Páginas

quinta-feira, 28 de março de 2024

CINEMA: "Mataram o Pianista"



CINEMA: “Mataram o Pianista” / “They Shot the Piano Player”
Realização | Javier Mariscal, Fernando Trueba
Argumento | Fernando Trueba
Direcção artística | Javier Mariscal
Montagem | Arnau Quiles
Interpretação (vozes) | Jeff Goldblum, Tony Ramos, Abel Ayala, Roberta Wallach, Ângela Rabello, Stephen Hughes, Alejandra Flechner, Vinicius de Moraes, Malena Barreto, Chico Buarque, Gilberto Gil, João Gilberto, Edu Lobo, Milton Nascimento, Roberto Menescal
Produção | Cristina Huete
França, Holanda, Espanha, Portugal, Peru, Reino Unido | 2023 | Drama, Animação | 103 Minutos | Maiores de 12 anos
Vida Ovar
24 Mar 2024 | dom | 19:35


Nova Iorque, 2009. É numa livraria da cidade que decorre a apresentação do livro “Mataram o Pianista”, da autoria do jornalista e escritor Jeff Harris. Falando da obra e da forma como se foi desenrolando o processo de escrita, Harris convida-nos a acompanhá-lo nas suas pesquisas, centradas inicialmente no período dourado da Bossa Nova, mas que acabaram por se focar, de forma quase obsessiva, na personagem de Francisco Tenório Júnior, um excepcional pianista brasileiro, desaparecido misteriosamente no dia 18 de março de 1976, depois de um concerto em Buenos Aires, onde actuara ao lado de Toquinho e Vinícius de Moraes. Seis dias depois, um golpe de estado levava à queda de Isabel Perón e o Tenente-General Jorge Rafael Videla assumia a Presidência da Argentina, dando início a sete anos de uma sangrenta ditadura militar, período classificado como um “processo genocida” e marcado por crimes contra a humanidade, que se saldaram por mais de 30.000 pessoas mortas ou desaparecidas, sobretudo jovens oponentes ao regime.

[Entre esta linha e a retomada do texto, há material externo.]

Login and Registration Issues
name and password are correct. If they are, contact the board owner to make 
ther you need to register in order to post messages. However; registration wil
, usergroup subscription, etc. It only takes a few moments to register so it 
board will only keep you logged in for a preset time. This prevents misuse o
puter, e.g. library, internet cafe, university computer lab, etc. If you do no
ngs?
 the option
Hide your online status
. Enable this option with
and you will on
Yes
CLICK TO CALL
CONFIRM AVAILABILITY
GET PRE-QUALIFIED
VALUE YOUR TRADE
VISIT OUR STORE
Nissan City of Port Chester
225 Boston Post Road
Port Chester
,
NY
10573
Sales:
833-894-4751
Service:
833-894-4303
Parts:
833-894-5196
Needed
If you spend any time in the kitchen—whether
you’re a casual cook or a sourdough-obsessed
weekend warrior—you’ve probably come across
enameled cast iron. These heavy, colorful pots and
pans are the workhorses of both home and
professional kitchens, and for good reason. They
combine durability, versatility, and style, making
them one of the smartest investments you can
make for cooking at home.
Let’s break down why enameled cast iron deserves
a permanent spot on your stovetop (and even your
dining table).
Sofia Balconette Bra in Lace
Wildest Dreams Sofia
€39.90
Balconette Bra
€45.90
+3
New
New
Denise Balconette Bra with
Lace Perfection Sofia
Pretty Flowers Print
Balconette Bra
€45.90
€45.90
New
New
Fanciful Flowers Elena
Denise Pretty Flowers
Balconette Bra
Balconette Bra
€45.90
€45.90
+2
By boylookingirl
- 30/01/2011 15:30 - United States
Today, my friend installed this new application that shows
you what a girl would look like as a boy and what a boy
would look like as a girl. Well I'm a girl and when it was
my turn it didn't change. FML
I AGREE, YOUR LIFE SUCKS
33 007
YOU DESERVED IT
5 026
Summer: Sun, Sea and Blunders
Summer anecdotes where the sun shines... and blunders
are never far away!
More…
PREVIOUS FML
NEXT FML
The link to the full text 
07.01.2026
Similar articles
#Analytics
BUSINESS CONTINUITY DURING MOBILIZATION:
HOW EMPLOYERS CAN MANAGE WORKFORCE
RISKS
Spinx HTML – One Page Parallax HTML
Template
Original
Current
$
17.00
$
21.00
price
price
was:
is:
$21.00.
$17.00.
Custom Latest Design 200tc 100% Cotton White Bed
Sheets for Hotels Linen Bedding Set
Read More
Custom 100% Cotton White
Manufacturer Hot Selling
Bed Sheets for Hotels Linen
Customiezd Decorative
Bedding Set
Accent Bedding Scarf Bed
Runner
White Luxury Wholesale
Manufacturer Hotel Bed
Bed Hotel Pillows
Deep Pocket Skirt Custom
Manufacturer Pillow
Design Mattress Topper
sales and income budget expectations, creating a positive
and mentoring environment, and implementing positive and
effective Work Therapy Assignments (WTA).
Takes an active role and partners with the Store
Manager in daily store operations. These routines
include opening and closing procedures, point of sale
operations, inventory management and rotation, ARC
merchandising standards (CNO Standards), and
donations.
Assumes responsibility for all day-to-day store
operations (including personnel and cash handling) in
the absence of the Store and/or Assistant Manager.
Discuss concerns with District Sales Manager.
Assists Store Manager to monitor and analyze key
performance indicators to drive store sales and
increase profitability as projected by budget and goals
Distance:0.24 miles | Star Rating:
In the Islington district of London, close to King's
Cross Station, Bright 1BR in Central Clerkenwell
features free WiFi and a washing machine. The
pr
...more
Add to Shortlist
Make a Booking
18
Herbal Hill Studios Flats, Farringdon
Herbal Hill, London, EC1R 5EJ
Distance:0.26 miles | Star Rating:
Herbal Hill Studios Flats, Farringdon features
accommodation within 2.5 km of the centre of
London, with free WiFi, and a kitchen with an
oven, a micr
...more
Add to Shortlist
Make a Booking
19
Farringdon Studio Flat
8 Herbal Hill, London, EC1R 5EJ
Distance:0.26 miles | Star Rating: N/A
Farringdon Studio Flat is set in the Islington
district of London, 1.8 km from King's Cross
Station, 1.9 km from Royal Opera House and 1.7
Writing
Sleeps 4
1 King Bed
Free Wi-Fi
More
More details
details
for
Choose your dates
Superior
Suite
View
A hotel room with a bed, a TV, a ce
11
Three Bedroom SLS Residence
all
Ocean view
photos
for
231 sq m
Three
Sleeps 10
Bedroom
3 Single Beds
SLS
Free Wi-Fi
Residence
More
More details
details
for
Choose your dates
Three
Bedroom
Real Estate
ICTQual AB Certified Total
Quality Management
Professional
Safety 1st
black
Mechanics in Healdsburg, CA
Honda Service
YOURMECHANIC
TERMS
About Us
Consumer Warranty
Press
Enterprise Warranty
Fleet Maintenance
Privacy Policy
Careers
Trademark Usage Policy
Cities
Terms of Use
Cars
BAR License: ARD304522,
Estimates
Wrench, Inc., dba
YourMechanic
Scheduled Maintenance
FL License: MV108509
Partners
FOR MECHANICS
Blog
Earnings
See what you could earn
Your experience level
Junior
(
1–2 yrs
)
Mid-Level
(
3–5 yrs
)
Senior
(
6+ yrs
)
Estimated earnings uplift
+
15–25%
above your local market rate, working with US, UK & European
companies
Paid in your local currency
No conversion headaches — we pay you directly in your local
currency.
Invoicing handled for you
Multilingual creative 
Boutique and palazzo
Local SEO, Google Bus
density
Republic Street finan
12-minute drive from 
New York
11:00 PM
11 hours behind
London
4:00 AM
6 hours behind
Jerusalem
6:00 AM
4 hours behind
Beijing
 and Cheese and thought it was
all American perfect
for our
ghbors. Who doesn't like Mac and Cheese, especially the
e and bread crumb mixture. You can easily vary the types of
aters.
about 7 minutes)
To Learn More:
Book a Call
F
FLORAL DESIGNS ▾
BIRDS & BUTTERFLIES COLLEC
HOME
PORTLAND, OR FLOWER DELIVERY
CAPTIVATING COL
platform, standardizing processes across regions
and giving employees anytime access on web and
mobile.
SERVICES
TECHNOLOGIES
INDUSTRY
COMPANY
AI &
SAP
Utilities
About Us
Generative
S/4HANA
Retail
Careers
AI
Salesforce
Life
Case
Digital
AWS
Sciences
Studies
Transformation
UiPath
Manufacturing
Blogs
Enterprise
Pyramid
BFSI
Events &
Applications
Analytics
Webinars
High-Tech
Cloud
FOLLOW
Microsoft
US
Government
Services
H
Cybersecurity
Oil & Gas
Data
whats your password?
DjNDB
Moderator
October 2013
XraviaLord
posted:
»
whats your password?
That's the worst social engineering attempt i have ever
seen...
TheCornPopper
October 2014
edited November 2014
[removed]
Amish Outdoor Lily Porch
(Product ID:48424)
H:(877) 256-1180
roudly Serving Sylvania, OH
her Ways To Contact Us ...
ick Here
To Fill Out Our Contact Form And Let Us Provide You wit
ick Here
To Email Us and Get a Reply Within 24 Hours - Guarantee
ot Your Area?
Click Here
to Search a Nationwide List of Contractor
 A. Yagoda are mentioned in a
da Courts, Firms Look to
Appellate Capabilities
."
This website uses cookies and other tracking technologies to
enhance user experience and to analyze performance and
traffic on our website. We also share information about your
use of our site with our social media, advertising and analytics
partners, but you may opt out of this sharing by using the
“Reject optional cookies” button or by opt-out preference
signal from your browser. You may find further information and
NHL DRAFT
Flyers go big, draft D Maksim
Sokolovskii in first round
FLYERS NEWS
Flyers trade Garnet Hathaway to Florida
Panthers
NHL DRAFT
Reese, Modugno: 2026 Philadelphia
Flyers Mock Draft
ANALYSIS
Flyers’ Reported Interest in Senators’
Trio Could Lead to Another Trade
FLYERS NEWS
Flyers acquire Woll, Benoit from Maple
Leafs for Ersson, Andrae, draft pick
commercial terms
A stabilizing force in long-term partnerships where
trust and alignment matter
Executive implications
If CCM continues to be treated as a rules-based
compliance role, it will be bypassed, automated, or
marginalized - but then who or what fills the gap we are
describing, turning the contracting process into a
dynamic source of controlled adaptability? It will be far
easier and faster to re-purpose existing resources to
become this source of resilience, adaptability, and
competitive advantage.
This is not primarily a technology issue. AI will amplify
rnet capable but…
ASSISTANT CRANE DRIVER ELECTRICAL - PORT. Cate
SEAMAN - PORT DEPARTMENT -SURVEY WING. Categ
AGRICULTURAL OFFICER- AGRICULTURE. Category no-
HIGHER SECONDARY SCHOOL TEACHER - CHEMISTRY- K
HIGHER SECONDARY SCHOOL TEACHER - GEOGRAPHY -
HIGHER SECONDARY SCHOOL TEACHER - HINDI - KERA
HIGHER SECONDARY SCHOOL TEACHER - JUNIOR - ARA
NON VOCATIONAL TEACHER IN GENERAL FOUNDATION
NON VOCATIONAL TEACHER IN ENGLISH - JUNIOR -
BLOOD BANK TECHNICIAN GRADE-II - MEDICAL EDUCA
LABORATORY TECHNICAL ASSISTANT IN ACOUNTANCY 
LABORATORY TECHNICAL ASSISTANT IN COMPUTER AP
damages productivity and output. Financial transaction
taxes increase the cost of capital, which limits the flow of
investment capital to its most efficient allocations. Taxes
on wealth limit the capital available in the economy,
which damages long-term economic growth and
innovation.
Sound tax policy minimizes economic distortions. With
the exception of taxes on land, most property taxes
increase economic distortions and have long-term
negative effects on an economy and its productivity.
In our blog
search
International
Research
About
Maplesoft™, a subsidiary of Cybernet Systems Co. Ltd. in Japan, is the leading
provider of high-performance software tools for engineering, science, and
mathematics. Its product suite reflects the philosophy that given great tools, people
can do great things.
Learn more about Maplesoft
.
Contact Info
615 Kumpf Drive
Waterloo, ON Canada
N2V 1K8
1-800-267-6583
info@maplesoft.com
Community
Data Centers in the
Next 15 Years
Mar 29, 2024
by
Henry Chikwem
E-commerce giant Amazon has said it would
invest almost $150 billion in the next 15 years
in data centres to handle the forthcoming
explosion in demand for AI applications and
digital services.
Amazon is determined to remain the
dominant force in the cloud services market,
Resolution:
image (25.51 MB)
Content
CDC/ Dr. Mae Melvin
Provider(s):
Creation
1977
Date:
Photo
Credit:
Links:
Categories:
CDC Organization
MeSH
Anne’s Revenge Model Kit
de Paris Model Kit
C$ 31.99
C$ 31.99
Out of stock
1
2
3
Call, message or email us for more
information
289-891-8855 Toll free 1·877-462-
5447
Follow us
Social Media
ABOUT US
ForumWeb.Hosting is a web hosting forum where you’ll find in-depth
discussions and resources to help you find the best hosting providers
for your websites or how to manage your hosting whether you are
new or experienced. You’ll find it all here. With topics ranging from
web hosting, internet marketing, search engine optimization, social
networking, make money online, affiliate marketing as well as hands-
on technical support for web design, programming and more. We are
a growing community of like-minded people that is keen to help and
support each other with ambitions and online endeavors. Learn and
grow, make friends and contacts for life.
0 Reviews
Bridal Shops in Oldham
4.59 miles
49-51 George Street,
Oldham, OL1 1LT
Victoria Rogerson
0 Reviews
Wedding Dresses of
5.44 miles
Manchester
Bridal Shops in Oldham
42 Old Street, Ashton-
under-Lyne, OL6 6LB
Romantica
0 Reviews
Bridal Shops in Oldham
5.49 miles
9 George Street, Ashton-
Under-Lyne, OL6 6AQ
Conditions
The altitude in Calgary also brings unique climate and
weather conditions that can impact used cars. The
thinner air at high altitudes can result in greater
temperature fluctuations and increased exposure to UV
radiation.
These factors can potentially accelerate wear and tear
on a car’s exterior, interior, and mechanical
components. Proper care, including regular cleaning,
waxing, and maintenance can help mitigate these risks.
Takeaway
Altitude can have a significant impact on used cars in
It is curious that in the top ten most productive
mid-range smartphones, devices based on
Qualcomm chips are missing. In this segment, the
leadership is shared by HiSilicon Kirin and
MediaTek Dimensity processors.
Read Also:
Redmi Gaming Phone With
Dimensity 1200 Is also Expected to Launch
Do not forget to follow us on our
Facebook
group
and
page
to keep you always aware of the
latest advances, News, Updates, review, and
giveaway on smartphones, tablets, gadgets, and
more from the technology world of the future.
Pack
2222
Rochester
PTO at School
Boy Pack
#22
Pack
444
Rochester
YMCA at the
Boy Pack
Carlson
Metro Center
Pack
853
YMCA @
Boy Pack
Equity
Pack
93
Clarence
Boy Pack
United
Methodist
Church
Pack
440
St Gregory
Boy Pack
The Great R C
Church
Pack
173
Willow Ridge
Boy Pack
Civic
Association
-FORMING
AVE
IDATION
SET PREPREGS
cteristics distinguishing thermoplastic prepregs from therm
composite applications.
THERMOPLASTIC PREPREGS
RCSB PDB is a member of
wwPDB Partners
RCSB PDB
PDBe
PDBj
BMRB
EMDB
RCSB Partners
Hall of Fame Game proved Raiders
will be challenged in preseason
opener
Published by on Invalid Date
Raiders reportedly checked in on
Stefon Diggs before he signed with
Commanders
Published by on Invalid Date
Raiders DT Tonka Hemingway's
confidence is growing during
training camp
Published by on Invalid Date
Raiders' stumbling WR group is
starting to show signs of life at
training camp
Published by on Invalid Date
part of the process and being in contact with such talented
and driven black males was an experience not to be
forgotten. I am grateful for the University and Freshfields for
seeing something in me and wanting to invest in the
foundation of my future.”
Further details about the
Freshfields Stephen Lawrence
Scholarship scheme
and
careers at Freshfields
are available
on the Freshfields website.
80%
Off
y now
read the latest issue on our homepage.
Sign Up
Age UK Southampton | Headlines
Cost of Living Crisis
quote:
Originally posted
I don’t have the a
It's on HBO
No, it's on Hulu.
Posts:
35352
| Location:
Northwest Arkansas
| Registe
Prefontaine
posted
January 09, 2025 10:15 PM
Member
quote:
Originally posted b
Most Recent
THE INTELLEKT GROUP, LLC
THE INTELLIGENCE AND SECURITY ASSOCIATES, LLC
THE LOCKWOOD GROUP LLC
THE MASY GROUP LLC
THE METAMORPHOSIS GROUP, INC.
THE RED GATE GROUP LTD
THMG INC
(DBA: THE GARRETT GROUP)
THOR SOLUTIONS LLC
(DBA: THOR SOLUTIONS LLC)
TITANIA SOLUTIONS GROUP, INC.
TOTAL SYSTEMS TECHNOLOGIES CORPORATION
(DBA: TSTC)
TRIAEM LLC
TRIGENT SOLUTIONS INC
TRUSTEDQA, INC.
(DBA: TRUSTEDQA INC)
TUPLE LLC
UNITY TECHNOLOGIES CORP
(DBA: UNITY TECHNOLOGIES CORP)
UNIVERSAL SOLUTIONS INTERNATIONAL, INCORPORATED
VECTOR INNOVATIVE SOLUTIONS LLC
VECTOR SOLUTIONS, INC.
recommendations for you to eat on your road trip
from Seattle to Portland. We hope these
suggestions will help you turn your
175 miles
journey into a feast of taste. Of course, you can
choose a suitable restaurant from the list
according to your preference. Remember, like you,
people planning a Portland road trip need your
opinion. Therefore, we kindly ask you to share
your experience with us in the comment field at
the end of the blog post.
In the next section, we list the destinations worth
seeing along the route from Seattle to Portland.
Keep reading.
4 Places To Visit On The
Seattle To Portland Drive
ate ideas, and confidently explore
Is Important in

Filme de animação ao ritmo do Jazz e da Bossa Nova, “Mataram o Pianista” tem por detrás uma particularidade, visto ter sido filmado como um documentário e posteriormente ter-lhe sido acrescentada a animação por um processo que vem dos primórdios do cinema e se designa por rotoscopia (desenho de imagens sobre película ou filme digital). Aos realizadores Fernando Trueba e Javier Mariscal terá parecido que esta solução servia melhor os seus propósitos, depois de uma estreia auspiciosa da dupla no género com “Chico & Rita”, filme de 2010 que recebeu a nomeação para o Óscar de Melhor Longa-Metragem de Animação e que triunfou nos Prémios do Cinema Europeu. É, pois, um filme de carácter histórico, com datas e personagens reais, mas que integra muito bem a ficção mediante a presença de temas habituais na filmografia de Trueba, do seu amor pela Nouvelle Vague (com um piscar de olho a Truffaut e Godard) à denúncia das ditaduras que assumiram os destinos de muitos países da América Central e do Sul ao longo de décadas.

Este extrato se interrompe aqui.